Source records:
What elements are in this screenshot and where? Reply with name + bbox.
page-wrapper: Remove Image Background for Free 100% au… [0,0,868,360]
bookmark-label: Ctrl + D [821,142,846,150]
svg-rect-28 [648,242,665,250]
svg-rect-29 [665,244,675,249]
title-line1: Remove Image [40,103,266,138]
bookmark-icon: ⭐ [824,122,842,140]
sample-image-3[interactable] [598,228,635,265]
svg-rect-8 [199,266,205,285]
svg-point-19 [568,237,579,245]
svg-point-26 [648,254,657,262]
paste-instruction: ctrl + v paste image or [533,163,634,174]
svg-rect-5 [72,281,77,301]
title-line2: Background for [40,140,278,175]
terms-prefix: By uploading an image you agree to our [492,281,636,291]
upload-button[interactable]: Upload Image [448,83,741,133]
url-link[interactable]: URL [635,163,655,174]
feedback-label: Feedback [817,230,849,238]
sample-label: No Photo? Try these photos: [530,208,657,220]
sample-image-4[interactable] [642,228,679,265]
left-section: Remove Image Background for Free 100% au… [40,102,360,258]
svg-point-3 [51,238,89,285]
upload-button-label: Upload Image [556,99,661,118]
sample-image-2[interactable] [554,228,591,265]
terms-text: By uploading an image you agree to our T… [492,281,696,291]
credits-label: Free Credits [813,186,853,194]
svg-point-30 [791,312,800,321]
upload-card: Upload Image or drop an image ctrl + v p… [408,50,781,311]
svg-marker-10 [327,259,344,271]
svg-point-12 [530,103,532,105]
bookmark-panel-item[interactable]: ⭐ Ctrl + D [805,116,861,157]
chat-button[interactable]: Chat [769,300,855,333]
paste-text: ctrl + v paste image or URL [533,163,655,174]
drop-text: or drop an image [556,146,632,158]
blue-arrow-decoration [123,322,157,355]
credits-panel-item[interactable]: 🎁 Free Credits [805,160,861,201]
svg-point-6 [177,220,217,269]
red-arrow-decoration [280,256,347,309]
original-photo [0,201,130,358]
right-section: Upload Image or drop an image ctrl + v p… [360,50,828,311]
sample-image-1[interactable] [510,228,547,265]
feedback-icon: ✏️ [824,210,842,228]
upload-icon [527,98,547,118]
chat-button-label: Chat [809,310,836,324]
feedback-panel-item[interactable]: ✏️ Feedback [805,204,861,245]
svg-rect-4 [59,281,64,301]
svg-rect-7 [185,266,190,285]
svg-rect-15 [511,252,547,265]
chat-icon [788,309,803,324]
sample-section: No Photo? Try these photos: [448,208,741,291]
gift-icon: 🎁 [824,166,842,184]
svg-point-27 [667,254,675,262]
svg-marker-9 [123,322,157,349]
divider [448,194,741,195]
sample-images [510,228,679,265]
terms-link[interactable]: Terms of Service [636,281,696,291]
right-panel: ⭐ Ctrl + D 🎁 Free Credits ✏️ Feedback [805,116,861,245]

TASK DESCRIPTION → Could you reproduce every record exactly as shown above?

ANSWER TO THIS PROBLEM →
What elements are in this screenshot and where? Reply with name + bbox.
page-wrapper: Remove Image Background for Free 100% au… [0,0,868,360]
bookmark-label: Ctrl + D [821,142,846,150]
svg-rect-28 [648,242,665,250]
svg-rect-29 [665,244,675,249]
title-line1: Remove Image [40,103,266,138]
bookmark-icon: ⭐ [824,122,842,140]
sample-image-3[interactable] [598,228,635,265]
svg-rect-8 [199,266,205,285]
svg-point-19 [568,237,579,245]
svg-point-26 [648,254,657,262]
paste-instruction: ctrl + v paste image or [533,163,634,174]
svg-rect-5 [72,281,77,301]
title-line2: Background for [40,140,278,175]
terms-prefix: By uploading an image you agree to our [492,281,636,291]
upload-button[interactable]: Upload Image [448,83,741,133]
url-link[interactable]: URL [635,163,655,174]
feedback-label: Feedback [817,230,849,238]
sample-label: No Photo? Try these photos: [530,208,657,220]
sample-image-4[interactable] [642,228,679,265]
left-section: Remove Image Background for Free 100% au… [40,102,360,258]
svg-point-3 [51,238,89,285]
upload-button-label: Upload Image [556,99,661,118]
sample-image-2[interactable] [554,228,591,265]
terms-text: By uploading an image you agree to our T… [492,281,696,291]
credits-label: Free Credits [813,186,853,194]
svg-point-30 [791,312,800,321]
upload-card: Upload Image or drop an image ctrl + v p… [408,50,781,311]
svg-marker-10 [327,259,344,271]
svg-point-12 [530,103,532,105]
bookmark-panel-item[interactable]: ⭐ Ctrl + D [805,116,861,157]
chat-button[interactable]: Chat [769,300,855,333]
paste-text: ctrl + v paste image or URL [533,163,655,174]
drop-text: or drop an image [556,146,632,158]
blue-arrow-decoration [123,322,157,355]
credits-panel-item[interactable]: 🎁 Free Credits [805,160,861,201]
svg-point-6 [177,220,217,269]
red-arrow-decoration [280,256,347,309]
original-photo [0,201,130,358]
right-section: Upload Image or drop an image ctrl + v p… [360,50,828,311]
sample-image-1[interactable] [510,228,547,265]
feedback-icon: ✏️ [824,210,842,228]
upload-icon [527,98,547,118]
chat-button-label: Chat [809,310,836,324]
feedback-panel-item[interactable]: ✏️ Feedback [805,204,861,245]
svg-rect-4 [59,281,64,301]
svg-rect-7 [185,266,190,285]
svg-rect-15 [511,252,547,265]
chat-icon [788,309,803,324]
sample-section: No Photo? Try these photos: [448,208,741,291]
gift-icon: 🎁 [824,166,842,184]
svg-point-27 [667,254,675,262]
svg-marker-9 [123,322,157,349]
divider [448,194,741,195]
sample-images [510,228,679,265]
terms-link[interactable]: Terms of Service [636,281,696,291]
right-panel: ⭐ Ctrl + D 🎁 Free Credits ✏️ Feedback [805,116,861,245]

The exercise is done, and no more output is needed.